- The British court throws out Microsoft’s arguments against ValueLicensing
- ValueLicensing intends to seek £270 million from Microsoft
- Microsoft says it will appeal the decision
The UK Competition Appeal Tribunal has ruled that Microsoft cannot block customers from reselling perpetual software licenses, marking the end of a year-long debate.
The debate started in 2021, when ValueLicensing sought £270 million on the basis that Microsoft used contracts to prevent the resale of licenses – and despite the latter claiming that the resale of licenses infringed copyright, the company failed to get its way.
The court found that Enterprise Agreements ultimately create multiple licenses, not a single multi-user license, so no subdivision should occur for licenses to be resold.
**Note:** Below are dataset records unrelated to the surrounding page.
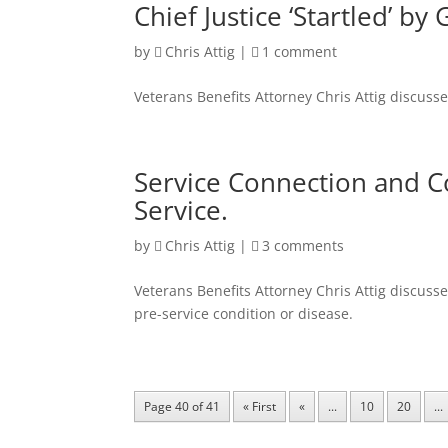
Chief Justice ‘Startled’ b
by
Chris Attig
|
1 comment
Veterans Benefits Attorney Chris Attig discuss
Service Connection and Co
Service.
by
Chris Attig
|
3 comments
Veterans Benefits Attorney Chris Attig discuss
pre-service condition or disease.
Page 40 of 41
« First
«
...
10
20
...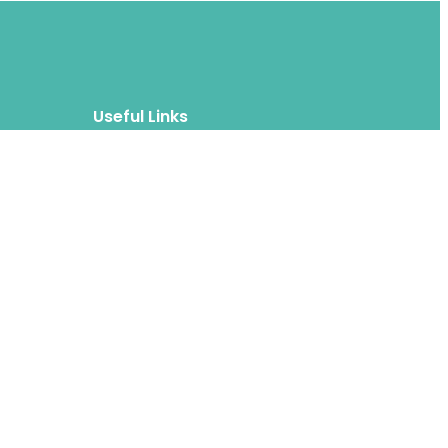
Useful Links
Blog
About
FAQs
Authors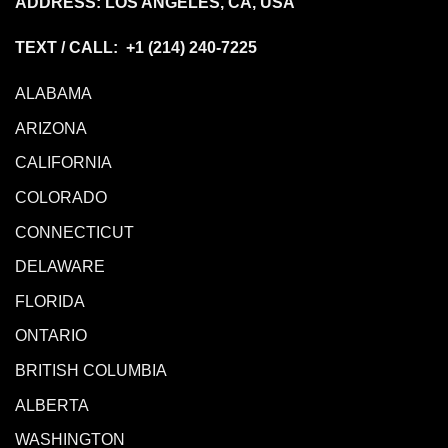
ADDRESS: LOS ANGELES, CA, USA
TEXT / CALL: +1
(214) 240-7225
ALABAMA
ARIZONA
CALIFORNIA
COLORADO
CONNECTICUT
DELAWARE
FLORIDA
ONTARIO
BRITISH COLUMBIA
ALBERTA
WASHINGTON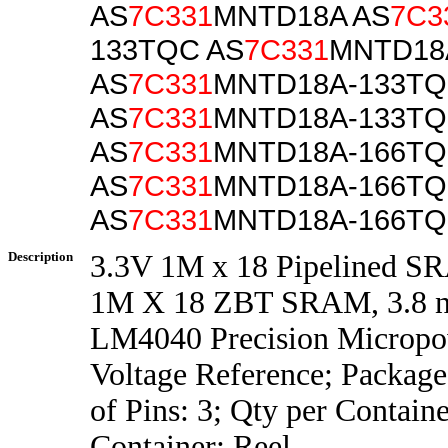
AS
7C331
MNTD18A AS
7C3
133TQC AS
7C331
MNTD18
AS
7C331
MNTD18A-133TQ
AS
7C331
MNTD18A-133TQ
AS
7C331
MNTD18A-166T
AS
7C331
MNTD18A-166T
AS
7C331
MNTD18A-166TQ
Description
3.3V 1M x 18 Pipelined 
1M X 18 ZBT SRAM, 3.8 
LM4040 Precision Micropo
Voltage Reference; Packag
of Pins: 3; Qty per Contain
Container: Reel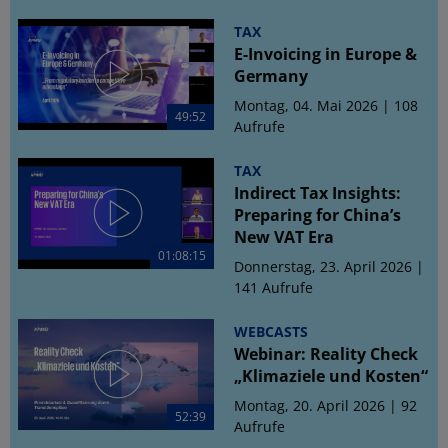
TAX
E-Invoicing in Europe &
Germany
Montag, 04. Mai 2026 | 108
49:52
Aufrufe
TAX
Indirect Tax Insights:
Preparing for China’s
New VAT Era
01:08:15
Donnerstag, 23. April 2026 |
141 Aufrufe
WEBCASTS
Webinar: Reality Check
„Klimaziele und Kosten“
Montag, 20. April 2026 | 92
52:39
Aufrufe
Microsoft lost its resale license case
Since Microsoft’s distribution and reproduction rights do not prevent the resale of parts of bulk licenses, the Court found the resale legal.
ValueLicensing also notes that starting around 2011, Microsoft moved customers with perpetual licenses to their Microsoft 365 subscription, requiring customers (like ValueLicensing) to surrender or retain perpetual licenses they no longer need.
Argument number two concerns Office and Windows including copyrighted non-program elements (such as icons, fonts, clipart and resource/help files). The court found that buyers purchase Microsoft’s software as computer programs, not as collections of artistic work, and therefore Microsoft lost this battle as well.
The court “unanimously[ly]” Microsoft ruled against both issues.
“ValueLicensing has always believed that it ran a legitimate business underpinned by the principles of the European Software Directive and the UsedSoft judgment of the European Court of Justice,” said ValueLicensing CEO Jonathan Horley (via The register).
“Now that these preliminary issues have been resolved, we look forward to continuing the claim against Microsoft.”
Microsoft told The register it disagrees with the decision and intends to appeal.